## INSTRUCTIONS TO FOLLOW
Repeat word for word every line of the data below, from the first through the line containing "eklom s površina", and stop there.

## Data records
■ ■ ■

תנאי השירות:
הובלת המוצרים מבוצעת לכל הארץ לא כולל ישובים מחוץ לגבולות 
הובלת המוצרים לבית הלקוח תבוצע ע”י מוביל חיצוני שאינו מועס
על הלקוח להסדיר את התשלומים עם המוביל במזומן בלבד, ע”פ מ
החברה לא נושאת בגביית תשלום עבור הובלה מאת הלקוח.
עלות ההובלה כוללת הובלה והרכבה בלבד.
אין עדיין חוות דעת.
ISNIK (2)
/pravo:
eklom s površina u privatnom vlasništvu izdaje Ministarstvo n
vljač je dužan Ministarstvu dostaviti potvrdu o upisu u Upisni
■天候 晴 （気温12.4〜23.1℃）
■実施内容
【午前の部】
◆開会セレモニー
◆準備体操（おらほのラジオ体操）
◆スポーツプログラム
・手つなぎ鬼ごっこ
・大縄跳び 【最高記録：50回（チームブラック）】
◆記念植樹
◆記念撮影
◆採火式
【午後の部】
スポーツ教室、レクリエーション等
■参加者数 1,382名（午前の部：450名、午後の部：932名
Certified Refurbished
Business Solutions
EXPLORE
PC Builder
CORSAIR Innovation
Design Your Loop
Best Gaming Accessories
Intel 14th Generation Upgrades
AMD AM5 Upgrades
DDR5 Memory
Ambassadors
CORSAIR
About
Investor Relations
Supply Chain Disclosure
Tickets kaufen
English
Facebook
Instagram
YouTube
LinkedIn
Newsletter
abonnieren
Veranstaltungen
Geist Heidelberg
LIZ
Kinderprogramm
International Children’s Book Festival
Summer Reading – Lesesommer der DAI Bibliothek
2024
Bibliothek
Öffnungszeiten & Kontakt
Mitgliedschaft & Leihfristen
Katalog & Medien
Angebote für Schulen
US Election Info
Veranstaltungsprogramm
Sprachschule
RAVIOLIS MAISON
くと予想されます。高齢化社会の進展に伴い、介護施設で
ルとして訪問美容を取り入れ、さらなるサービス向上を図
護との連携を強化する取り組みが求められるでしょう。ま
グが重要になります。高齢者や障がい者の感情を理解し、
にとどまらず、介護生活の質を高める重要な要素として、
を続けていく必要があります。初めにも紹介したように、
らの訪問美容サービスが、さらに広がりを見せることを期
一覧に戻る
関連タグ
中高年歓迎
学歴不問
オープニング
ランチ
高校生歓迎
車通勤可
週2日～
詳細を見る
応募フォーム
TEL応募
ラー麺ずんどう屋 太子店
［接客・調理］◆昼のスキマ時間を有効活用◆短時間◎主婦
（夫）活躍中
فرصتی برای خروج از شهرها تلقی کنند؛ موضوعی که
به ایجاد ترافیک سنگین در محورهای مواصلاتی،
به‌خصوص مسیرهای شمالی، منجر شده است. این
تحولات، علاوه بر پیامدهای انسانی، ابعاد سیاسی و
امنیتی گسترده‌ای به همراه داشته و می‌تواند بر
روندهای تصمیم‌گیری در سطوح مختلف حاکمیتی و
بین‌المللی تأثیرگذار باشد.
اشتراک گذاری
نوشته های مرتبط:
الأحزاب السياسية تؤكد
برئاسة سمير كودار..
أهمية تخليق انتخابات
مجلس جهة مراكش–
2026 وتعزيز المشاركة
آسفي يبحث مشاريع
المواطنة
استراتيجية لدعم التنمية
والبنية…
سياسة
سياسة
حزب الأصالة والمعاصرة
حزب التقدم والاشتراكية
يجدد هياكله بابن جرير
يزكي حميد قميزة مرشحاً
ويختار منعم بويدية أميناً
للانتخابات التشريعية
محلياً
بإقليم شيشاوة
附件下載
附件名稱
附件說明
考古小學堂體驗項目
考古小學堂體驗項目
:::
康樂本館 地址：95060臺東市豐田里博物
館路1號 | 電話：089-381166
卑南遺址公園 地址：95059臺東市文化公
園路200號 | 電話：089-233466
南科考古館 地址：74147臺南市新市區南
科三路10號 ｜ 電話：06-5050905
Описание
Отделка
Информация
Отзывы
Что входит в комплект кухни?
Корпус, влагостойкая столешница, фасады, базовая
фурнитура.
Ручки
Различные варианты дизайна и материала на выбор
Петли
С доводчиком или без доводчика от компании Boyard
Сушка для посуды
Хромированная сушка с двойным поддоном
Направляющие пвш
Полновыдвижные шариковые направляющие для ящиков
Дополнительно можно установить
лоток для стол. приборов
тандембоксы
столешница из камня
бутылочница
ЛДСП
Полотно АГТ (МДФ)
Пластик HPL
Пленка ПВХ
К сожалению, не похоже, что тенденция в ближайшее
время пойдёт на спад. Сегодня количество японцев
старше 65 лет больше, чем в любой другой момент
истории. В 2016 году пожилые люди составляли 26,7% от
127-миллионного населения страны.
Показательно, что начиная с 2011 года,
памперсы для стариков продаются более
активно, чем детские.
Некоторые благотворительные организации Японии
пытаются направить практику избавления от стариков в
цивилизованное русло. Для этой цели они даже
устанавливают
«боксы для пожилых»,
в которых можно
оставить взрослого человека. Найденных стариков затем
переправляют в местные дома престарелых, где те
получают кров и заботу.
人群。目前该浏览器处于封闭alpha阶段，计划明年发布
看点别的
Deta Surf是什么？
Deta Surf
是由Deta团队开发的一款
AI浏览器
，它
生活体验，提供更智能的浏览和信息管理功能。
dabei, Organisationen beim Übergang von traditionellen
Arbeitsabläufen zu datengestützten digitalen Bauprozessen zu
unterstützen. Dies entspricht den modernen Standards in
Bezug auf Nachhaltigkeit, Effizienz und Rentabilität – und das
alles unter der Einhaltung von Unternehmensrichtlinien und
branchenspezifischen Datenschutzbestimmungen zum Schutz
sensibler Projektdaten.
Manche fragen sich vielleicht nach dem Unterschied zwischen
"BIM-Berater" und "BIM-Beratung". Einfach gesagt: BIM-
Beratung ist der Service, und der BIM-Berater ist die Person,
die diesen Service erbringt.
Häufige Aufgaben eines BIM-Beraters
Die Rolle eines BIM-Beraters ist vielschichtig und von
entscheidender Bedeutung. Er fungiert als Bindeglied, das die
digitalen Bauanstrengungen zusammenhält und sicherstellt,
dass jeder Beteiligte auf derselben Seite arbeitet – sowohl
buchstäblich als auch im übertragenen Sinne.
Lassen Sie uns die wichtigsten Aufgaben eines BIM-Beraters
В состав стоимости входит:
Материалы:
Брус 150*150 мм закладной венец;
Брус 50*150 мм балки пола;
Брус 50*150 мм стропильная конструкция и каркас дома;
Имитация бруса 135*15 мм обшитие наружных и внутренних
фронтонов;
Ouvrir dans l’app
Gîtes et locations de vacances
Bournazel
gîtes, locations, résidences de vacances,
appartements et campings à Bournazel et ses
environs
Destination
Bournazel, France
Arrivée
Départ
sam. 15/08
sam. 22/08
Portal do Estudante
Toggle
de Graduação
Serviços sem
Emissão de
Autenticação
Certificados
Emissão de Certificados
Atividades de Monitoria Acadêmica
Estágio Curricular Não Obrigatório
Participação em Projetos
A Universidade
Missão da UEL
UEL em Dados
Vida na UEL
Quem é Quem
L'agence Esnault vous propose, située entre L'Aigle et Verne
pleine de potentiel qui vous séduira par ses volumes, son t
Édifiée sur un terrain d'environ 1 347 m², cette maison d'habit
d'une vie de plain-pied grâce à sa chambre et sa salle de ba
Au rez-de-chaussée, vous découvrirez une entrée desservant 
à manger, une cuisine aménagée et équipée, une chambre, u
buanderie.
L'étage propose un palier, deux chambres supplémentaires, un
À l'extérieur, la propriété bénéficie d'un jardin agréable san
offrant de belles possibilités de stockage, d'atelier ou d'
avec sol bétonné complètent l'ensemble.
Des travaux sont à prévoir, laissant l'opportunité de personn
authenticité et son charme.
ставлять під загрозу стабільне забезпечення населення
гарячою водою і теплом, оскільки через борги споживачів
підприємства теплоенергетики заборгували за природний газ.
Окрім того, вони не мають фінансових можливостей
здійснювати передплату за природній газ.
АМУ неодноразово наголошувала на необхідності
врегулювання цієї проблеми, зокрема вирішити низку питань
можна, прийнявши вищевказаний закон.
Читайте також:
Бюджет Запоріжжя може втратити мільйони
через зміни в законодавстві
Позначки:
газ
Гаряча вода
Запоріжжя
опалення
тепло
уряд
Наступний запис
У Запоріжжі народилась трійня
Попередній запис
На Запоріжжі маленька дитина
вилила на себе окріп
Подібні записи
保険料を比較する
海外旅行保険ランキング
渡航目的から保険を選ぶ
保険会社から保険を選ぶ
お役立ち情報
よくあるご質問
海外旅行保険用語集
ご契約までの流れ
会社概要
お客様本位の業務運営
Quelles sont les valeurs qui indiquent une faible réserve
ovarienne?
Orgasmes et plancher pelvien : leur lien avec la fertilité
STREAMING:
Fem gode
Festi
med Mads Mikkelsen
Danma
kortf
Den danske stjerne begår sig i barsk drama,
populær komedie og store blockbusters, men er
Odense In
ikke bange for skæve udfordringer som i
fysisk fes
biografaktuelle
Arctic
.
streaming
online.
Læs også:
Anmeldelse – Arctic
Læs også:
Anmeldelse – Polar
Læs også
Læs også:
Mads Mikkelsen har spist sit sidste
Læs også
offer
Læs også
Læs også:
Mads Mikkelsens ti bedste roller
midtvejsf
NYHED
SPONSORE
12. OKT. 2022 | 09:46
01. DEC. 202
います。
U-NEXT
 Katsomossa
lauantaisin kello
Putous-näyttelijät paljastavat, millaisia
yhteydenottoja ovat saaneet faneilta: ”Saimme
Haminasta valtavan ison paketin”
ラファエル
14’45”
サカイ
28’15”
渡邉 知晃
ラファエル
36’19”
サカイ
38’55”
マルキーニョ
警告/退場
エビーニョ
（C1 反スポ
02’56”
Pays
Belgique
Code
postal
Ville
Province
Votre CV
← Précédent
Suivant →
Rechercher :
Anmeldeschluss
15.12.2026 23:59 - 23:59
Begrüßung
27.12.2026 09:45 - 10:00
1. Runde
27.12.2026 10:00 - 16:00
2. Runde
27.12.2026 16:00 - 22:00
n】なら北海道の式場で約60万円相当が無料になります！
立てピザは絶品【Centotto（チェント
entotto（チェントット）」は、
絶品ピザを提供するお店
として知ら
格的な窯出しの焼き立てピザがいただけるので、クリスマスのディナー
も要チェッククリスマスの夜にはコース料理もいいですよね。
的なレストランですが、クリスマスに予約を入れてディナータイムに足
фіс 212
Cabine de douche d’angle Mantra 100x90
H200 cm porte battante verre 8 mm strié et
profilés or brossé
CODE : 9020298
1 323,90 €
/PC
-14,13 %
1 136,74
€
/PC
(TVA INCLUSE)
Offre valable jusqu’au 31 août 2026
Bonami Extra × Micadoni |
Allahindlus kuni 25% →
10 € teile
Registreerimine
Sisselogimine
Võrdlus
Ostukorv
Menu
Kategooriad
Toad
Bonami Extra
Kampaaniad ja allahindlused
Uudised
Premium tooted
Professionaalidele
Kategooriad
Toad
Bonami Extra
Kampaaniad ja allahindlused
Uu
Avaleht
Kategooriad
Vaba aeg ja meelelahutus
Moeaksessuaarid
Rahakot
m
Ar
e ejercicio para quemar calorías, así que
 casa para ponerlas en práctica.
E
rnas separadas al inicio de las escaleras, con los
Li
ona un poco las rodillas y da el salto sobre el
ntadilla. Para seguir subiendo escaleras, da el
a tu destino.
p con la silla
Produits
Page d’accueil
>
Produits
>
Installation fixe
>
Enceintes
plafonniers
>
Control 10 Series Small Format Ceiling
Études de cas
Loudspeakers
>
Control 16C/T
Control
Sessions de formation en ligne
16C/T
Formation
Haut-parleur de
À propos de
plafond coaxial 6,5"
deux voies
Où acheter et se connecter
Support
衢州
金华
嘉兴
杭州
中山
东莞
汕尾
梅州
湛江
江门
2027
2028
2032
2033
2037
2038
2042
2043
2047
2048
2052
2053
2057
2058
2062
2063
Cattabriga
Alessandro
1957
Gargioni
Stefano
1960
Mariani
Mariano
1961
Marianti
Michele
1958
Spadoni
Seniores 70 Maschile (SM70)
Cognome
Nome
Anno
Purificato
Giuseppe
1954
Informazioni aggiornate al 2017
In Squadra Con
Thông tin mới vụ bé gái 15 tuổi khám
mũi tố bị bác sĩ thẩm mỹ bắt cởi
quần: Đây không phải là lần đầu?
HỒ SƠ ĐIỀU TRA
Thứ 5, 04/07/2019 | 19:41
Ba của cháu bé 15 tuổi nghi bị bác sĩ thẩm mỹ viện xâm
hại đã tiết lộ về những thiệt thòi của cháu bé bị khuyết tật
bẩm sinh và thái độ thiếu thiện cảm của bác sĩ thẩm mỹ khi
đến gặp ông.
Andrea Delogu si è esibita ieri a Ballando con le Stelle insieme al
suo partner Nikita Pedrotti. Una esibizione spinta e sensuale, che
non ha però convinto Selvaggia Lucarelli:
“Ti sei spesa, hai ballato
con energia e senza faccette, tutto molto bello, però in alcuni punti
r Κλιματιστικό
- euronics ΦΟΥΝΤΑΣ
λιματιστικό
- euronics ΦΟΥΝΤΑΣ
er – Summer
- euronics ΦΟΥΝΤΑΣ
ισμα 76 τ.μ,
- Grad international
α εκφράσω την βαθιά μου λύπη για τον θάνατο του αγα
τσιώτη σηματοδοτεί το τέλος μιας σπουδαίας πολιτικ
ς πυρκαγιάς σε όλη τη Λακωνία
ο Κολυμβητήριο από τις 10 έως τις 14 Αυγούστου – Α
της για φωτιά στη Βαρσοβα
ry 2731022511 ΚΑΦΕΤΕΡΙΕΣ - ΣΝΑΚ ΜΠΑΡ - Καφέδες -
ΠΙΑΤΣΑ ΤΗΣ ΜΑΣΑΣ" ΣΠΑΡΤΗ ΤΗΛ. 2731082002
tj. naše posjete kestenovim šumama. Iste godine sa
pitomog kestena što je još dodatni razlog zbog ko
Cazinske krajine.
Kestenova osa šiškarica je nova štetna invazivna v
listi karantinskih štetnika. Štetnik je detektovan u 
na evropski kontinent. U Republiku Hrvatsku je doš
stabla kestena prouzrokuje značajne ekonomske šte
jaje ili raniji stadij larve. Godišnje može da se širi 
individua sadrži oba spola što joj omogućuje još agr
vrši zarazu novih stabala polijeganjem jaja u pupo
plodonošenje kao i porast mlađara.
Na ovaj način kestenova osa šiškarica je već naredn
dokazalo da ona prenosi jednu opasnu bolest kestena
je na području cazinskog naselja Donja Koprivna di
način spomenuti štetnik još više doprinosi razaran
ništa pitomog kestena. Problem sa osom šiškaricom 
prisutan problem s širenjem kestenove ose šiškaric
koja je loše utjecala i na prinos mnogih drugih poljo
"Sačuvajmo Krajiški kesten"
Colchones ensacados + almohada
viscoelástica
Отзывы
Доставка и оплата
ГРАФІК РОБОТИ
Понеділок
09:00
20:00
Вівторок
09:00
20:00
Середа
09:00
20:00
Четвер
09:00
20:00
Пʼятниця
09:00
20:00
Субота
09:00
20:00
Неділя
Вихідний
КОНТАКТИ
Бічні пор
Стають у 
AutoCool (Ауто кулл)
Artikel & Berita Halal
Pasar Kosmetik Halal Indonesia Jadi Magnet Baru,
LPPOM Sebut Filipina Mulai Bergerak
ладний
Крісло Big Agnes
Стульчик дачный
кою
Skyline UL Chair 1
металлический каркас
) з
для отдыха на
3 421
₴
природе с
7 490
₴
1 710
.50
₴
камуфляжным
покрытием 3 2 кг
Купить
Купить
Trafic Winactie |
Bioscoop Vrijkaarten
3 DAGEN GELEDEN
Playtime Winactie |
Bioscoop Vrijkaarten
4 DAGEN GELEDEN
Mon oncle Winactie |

■ ■ ■

## PROBLEM SOLUTION
תנאי השירות:
הובלת המוצרים מבוצעת לכל הארץ לא כולל ישובים מחוץ לגבולות 
הובלת המוצרים לבית הלקוח תבוצע ע”י מוביל חיצוני שאינו מועס
על הלקוח להסדיר את התשלומים עם המוביל במזומן בלבד, ע”פ מ
החברה לא נושאת בגביית תשלום עבור הובלה מאת הלקוח.
עלות ההובלה כוללת הובלה והרכבה בלבד.
אין עדיין חוות דעת.
ISNIK (2)
/pravo:
eklom s površina u privatnom vlasništvu izdaje Ministarstvo n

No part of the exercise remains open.